Although the report does not have jurisdiction on Rome it called for Australia's archbishops to ask the Vatican for the changes at the Bishop's conference putting pressure on the church itself to show they are willing to change.
Since 2012, the report's findings have shocked Australians with the breadth of abuse inside the country's religious and state institutions, such as churches, youth groups, care homes and schools.
In February 2017, the commission revealed 7% of Australian Catholic priests had been accused of abusing children inside religious institutions. In some orders, more than 40% of brothers were implicated.
Several prominent Catholic figures in Australia have already apologized for the commission's findings. On Friday, Francis Sullivan, CEO of the Catholic Church's Truth, Justice and Healing Council, said in a statement the recommendations were "very sensible and practical."
"What now needs to be made clear by the Church leadership is that they take these recommendations and findings seriously and that they are willing to act swiftly in implementing the findings," he said.

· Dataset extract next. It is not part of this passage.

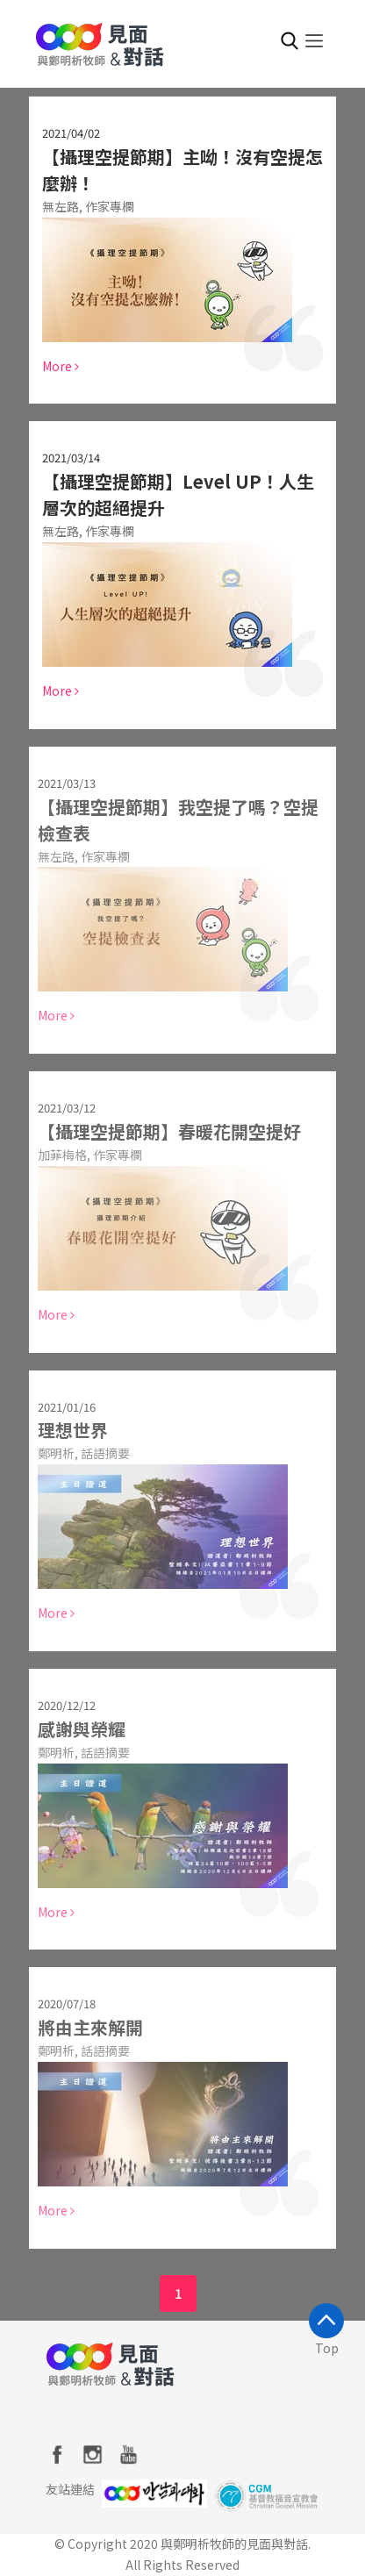 The width and height of the screenshot is (365, 2576). I want to click on More, so click(60, 366).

Sullivan added although the commission may have finished, the work of implementing its findings was "only now just starting."
Professor Des Cahill, a former priest who was a consultant to the inquiry, told CNN the recommendations issued Friday were "momentous."
"This report is devastating for the Catholic Church and it's the first time any appointed government inquiry has called for the end of mandatory celibacy," he said.
Allegations of sexual abuse in the Catholic church stretch across multiple countries with large Catholic populations, including Austria, Brazil, Germany, Ireland, Italy, the Netherlands, Spain, Switzerland and perhaps most famously, the United States, where children accused more than 4,000 priests of sexual abuse between 1950 and 2002, according to a report compiled by the John Jay College of Criminal Justice.
Announced in 2012 under former Prime Minister Julia Gillard, the royal commission interviewed almost 8,000 survivors of child sexual abuse over five years, and referred more than 2,500 matters to police.
Following the report's release, Gillard thanked the commissioners on her official social media.
"Our nation is indebted to you and to the survivors who fought so hard for justice and a safer future for our children," she said.
The report also called for a national memorial to be constructed in honor of the victims and survivors of institutional child sexual abuse in Canberra, the national capital.
Australian Prime Minister Malcolm Turnbull said the work of the commission had been an "exercise in love."
"Again and again you see this repeated: 'Thank you for hearing me,' 'thank you for believing me,' 'the first time somebody, an authority has listened to me, has heard my story'," he told reporters Friday.
Turnbull's government announced almost $40 million (AU$52 million) in funding Friday to help victims of child abuse, including up to $150,000 in compensation for each victim, according to local media.